═══ DATA SUPPLIED ═══
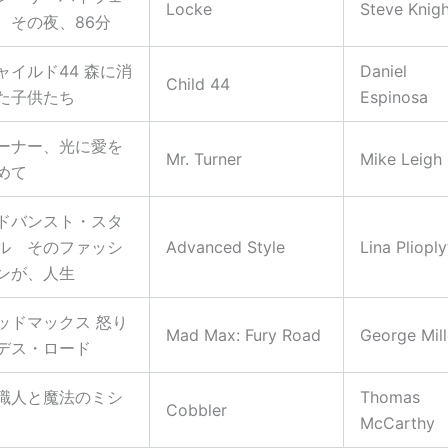
Locke
Steve Knigh
 その夜、86分
ャイルド44 森に消
Daniel
Child 44
た子供たち
Espinosa
ーナー、光に愛を
Mr. Turner
Mike Leigh
めて
ドバンスト・スタ
ル そのファッシ
Advanced Style
Lina Plioply
ンが、人生
ッドマックス 怒り
Mad Max: Fury Road
George Mill
デス・ロード
職人と魔法のミシ
Thomas
Cobbler
McCarthy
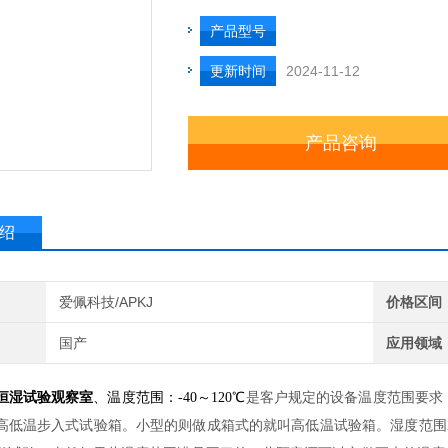
产品型号
更新时间
2024-11-12
产品咨询
绍
爱佩科技/APKJ
价格区间
国产
应用领域
恒湿试验观察室
、温度范围：-40～120℃
是客户规定的设备温度范围要求
高低温步入式试验箱。小型的则做成箱式的就叫高低温试验箱。湿度范围就做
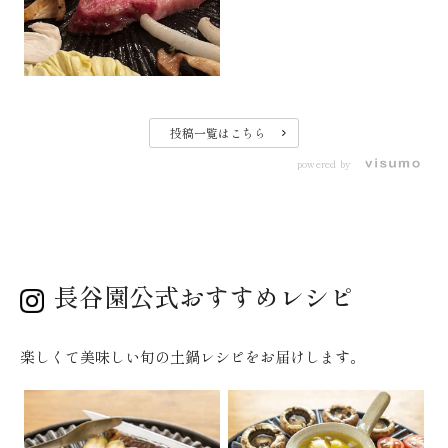
投稿一覧はこちら
powered by
長谷園公式おすすめレシピ
楽しくて美味しい旬の土鍋レシピをお届けします。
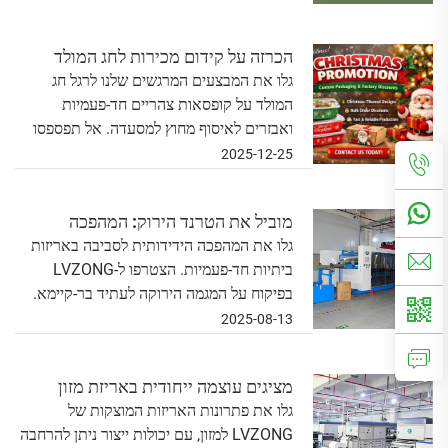
הכרזה על קידום מכירות לחג המולד
גלו את המבצעים המרגשים שלנו לרגל חג
המולד על קופסאות צהריים חד-פעמיות
ואבזרים לאיסוף מחוץ למסעדה. אל תפספסו
את עונת החגים הזו!
2025-12-25
מוביל את הטרנד הירוק: המהפכה
גלו את המהפכה הידידותית לסביבה באריזות
הסביבתית של מוצרים לשימוש חד-פעמי
ביתיות חד-פעמיות. הצטרפו ל-LVZONG
לבית
בפיקוח על המגמה הירוקה לעתיד בר-קיימא.
2025-08-13
מציגים עוצמה ייחודית באריזת מזון
גלו את פתרונות האריזות המוצקות של
באמצעות יכולות ייצור חזקות וניתנות
LVZONG למזון, עם יכולות ייצור ניתן להרחבה
להקצנה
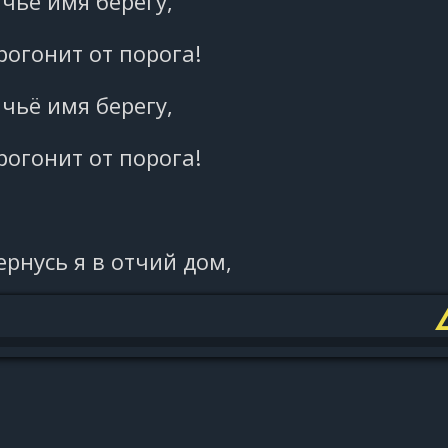
 чьё имя берегу,
огонит от порога!
 чьё имя берегу,
огонит от порога!
ернусь я в отчий дом,
радостью утешусь,
ый вечер под окном
ве своём повешусь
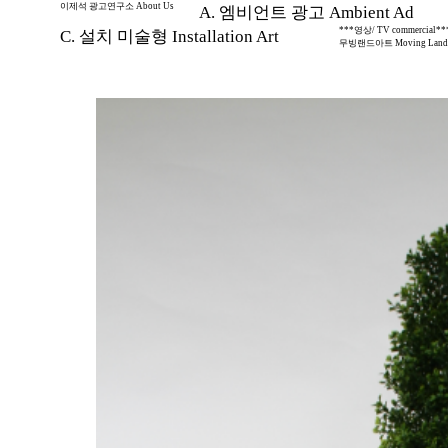
이제석 광고연구소 About Us
A. 엠비언트 광고 Ambient Ad
***영상/ TV commercial**
C. 설치 미술형 Installation Art
무빙랜드아트 Moving Land 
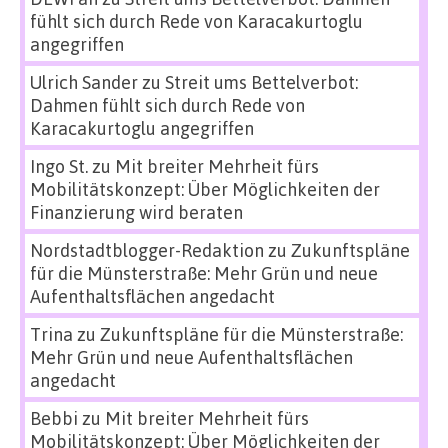
fühlt sich durch Rede von Karacakurtoglu
angegriffen
Ulrich Sander
zu
Streit ums Bettelverbot:
Dahmen fühlt sich durch Rede von
Karacakurtoglu angegriffen
Ingo St.
zu
Mit breiter Mehrheit fürs
Mobilitätskonzept: Über Möglichkeiten der
Finanzierung wird beraten
Nordstadtblogger-Redaktion
zu
Zukunftspläne
für die Münsterstraße: Mehr Grün und neue
Aufenthaltsflächen angedacht
Trina
zu
Zukunftspläne für die Münsterstraße:
Mehr Grün und neue Aufenthaltsflächen
angedacht
Bebbi
zu
Mit breiter Mehrheit fürs
Mobilitätskonzept: Über Möglichkeiten der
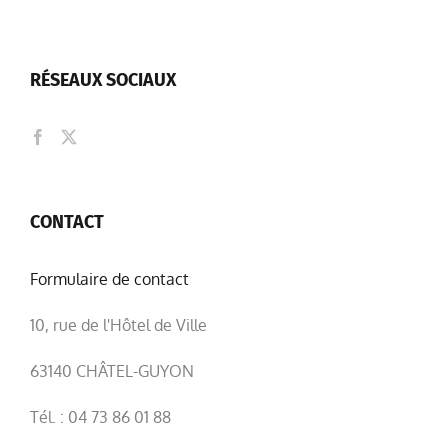
RÉSEAUX SOCIAUX
CONTACT
Formulaire de contact
10, rue de l'Hôtel de Ville
63140 CHÂTEL-GUYON
Tél. : 04 73 86 01 88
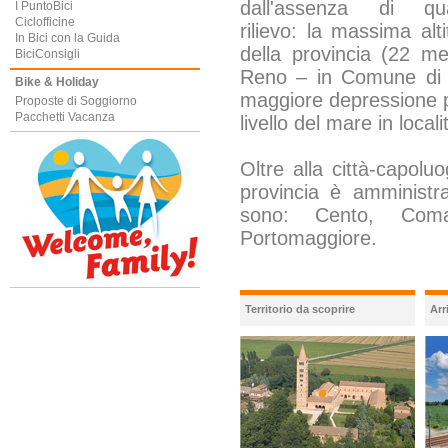
dall'assenza di qual
I PuntoBici
Ciclofficine
rilievo: la massima alti
In Bici con la Guida
della provincia (22 me
BiciConsigli
Reno – in Comune di 
Bike & Holiday
maggiore depressione pr
Proposte di Soggiorno
Pacchetti Vacanza
livello del mare in loca
Oltre alla città-capolu
provincia è amministra
sono: Cento, Coma
Portomaggiore.
Territorio da scoprire
Arr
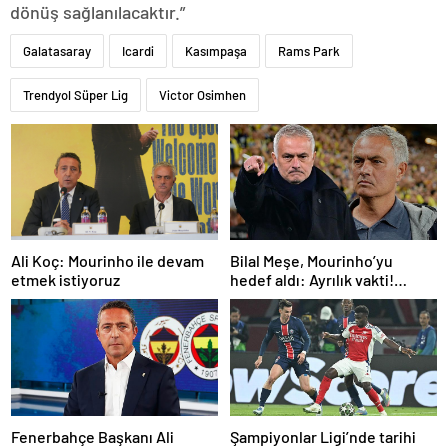
dönüş sağlanılacaktır.”
Galatasaray
Icardi
Kasımpaşa
Rams Park
Trendyol Süper Lig
Victor Osimhen
Ali Koç: Mourinho ile devam
Bilal Meşe, Mourinho’yu
etmek istiyoruz
hedef aldı: Ayrılık vakti!
Fenerbahçe’ye teknik
direktör önerisi
Fenerbahçe Başkanı Ali
Şampiyonlar Ligi’nde tarihi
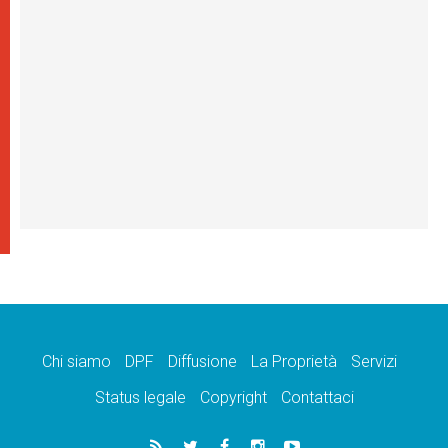
Chi siamo
DPF
Diffusione
La Proprietà
Servizi
Status legale
Copyright
Contattaci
═══
## ASSIGNMENT
Say how many lines in the data hold the string "durch", and write nothing else.

## RESPONSE TO THE EXERCISE
2